=== Begin Enclosure ===
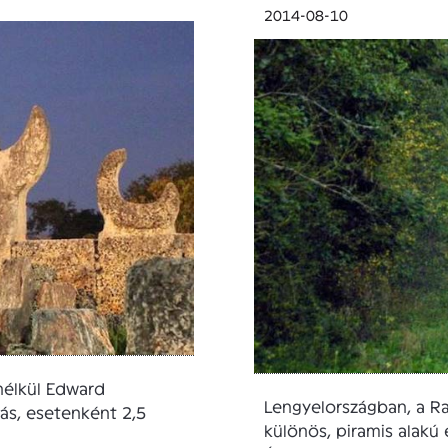
2014-08-10
nélkül Edward
Lengyelországban, a Ra
s, esetenként 2,5
különös, piramis alakú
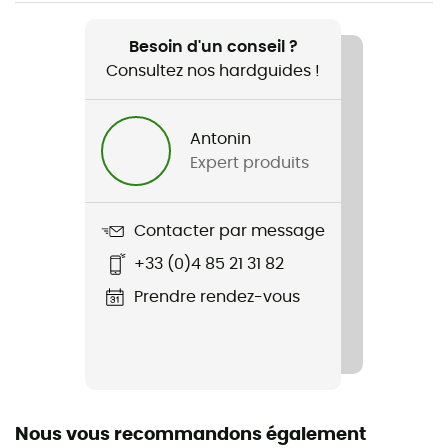
Recommandé pour
VTT
Besoin d'un conseil ?
Consultez nos hardguides !
Genre
Homme
Antonin
Expert produits
Poids
2 x 361 g
Contacter par message
Nom du produit
+33 (0)4 85 21 31 82
Freerider Pro Boa
Prendre rendez-vous
Technologies utilisées
Boa®
Semelle intermédiaire
EVA
Nous vous recommandons également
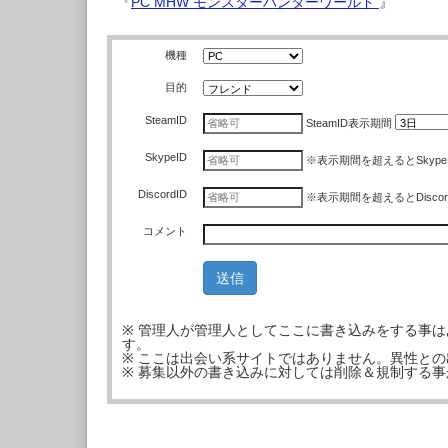
『
PC MHW モンスターハンターワールド
』
機種
目的
SteamID
SteamID
表示期間
SkypeID
※表示期間を超えるとSkyp
DiscordID
※表示期間を超えるとDisco
コメント
※ 管理人が管理人としてここに書き込みをする事
す。
※ ここは出会い系サイトではありません。異性と
※ 募集以外の書き込みに対しては削除＆規制する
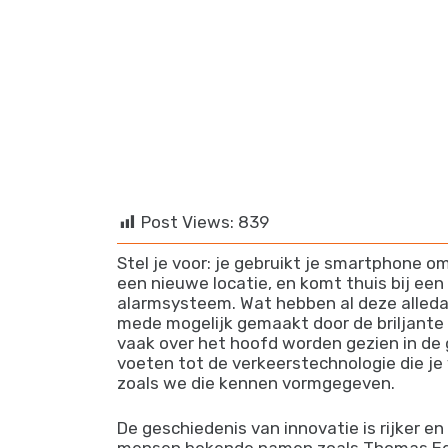
info@afropro.eu
Post Views:
839
Stel je voor: je gebruikt je smartphone 
een nieuwe locatie, en komt thuis bij ee
alarmsysteem. Wat hebben al deze alled
mede mogelijk gemaakt door de briljante
vaak over het hoofd worden gezien in de
voeten tot de verkeerstechnologie die je
zoals we die kennen vormgegeven.
De geschiedenis van innovatie is rijker e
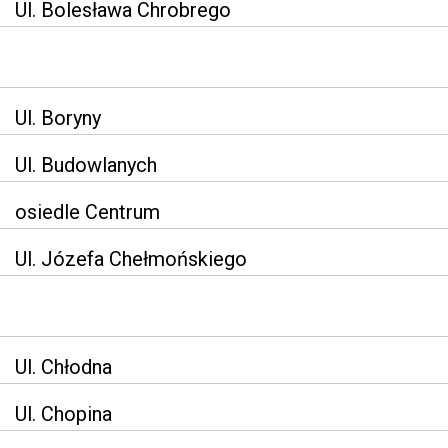
Ul. Bolesława Chrobrego
Ul. Boryny
Ul. Budowlanych
osiedle Centrum
Ul. Józefa Chełmońskiego
Ul. Chłodna
Ul. Chopina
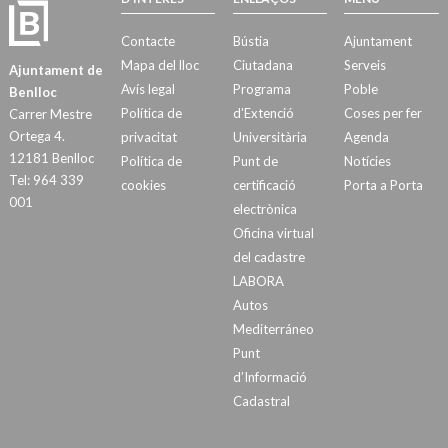
Contacte
Bústia
Ajuntament
Mapa del lloc
Ciutadana
Serveis
Ajuntament de
Avís legal
Programa
Poble
Benlloc
Política de
d’Extenció
Coses per fer
Carrer Mestre
Ortega 4.
privacitat
Universitària
Agenda
12181 Benlloc
Política de
Punt de
Notícies
Tel: 964 339
cookies
certificació
Porta a Porta
001
electrònica
Oficina virtual
del cadastre
LABORA
Autos
Mediterráneo
Punt
d’Informació
Cadastral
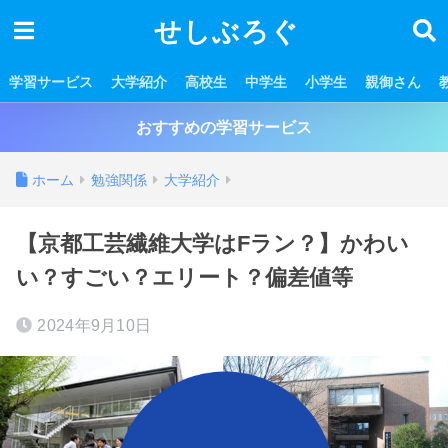
せしぶろぐ
学習サービス
大学紹介
高校生
中学生
小学生
親御さん
おすすめの学習サービス
ホーム
勉強関係
大学紹介
【京都工芸繊維大学はFラン？】かわい
い？すごい？エリート？偏差値等
2024年9月10日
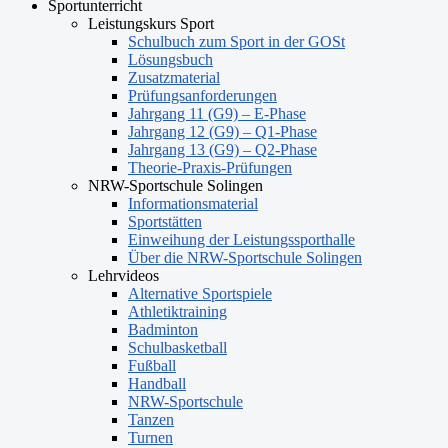
Sportunterricht
Leistungskurs Sport
Schulbuch zum Sport in der GOSt
Lösungsbuch
Zusatzmaterial
Prüfungsanforderungen
Jahrgang 11 (G9) – E-Phase
Jahrgang 12 (G9) – Q1-Phase
Jahrgang 13 (G9) – Q2-Phase
Theorie-Praxis-Prüfungen
NRW-Sportschule Solingen
Informationsmaterial
Sportstätten
Einweihung der Leistungssporthalle
Über die NRW-Sportschule Solingen
Lehrvideos
Alternative Sportspiele
Athletiktraining
Badminton
Schulbasketball
Fußball
Handball
NRW-Sportschule
Tanzen
Turnen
=== End Enclosure ===
Requirement: Go through the listing above line by line and say how many lines hold the word "Sportschule". Reply with that number only.

Answer area: 3